I have been riding the Open Corsa CX tires for about 6 months. I really like them. The first thing I noticed was the reduced road noise vs. Michelin Pro 3 tires they replaced. I have Michelin butyl tubes in them and some day I would like to try latex tubes. But for now, I really like the ride quality. I will admit that like Pitts Pilot, the rear tire can slip on steep, wet roads. However, I have two new Veloflex Corsa 23 mm tires waiting to replace the Vittorias when they wear out. In fact, you might argue that the Veloflexes are "real" Vittorias and the Thailand Vittorias are mere imposters. My 23 mm Open Corsa CX tires actually measure a hair over 25 mm on A23 rims.


----------



## metoou2 (Mar 18, 2009)

WeakSister said:


> It depends on what you want out of a tire. The Conti is more flat-resistant, but does not have the ride quality of the Corsa CX. Also, all this talk about the Corsa performing poorly in wet conditions is overblown.

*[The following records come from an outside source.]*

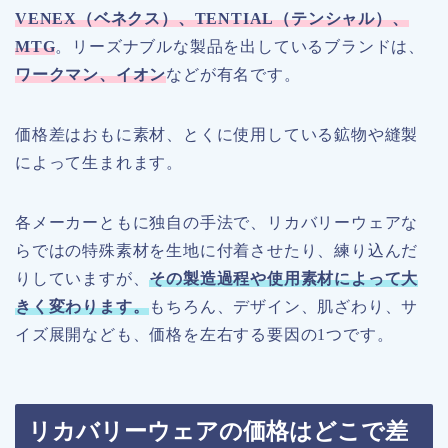
VENEX（ベネクス）、TENTIAL（テンシャル）、
MTG
。リーズナブルな製品を出しているブランドは、
ワークマン、イオン
などが有名です。
価格差はおもに素材、とくに使用している鉱物や縫製
によって生まれます。
各メーカーともに独自の手法で、リカバリーウェアな
らではの特殊素材を生地に付着させたり、練り込んだ
りしていますが、
その製造過程や使用素材によって大
きく変わります。
もちろん、デザイン、肌ざわり、サ
イズ展開なども、価格を左右する要因の1つです。
リカバリーウェアの価格はどこで差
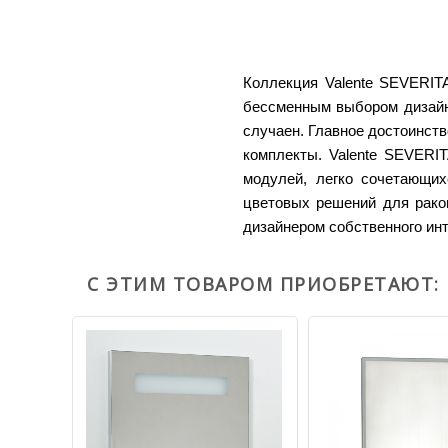
Коллекция Valente SEVERIT
бессменным выбором дизайн
случаен. Главное достоинств
комплекты.
Valente SEVERIT
модулей, легко сочетающих
цветовых решений для рако
дизайнером собственного ин
С ЭТИМ ТОВАРОМ ПРИОБРЕТАЮТ:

I'll send ya pics of my scars. 
Went for (5) years with no, none, zero, out of competition crashes. I just had to try out the Vittorias after reading all the reviews. (clinchers)

They let go in the wet with no warning. It makes for an ugly crash.

First was in a complete downpour. We all backed off on the speed a bit. We were on black asphalt. There was a slight, linear depression in the pavement. My tire followed the depression and the front let go (while I was traveling in a straight line), and bam, I'm on the ground.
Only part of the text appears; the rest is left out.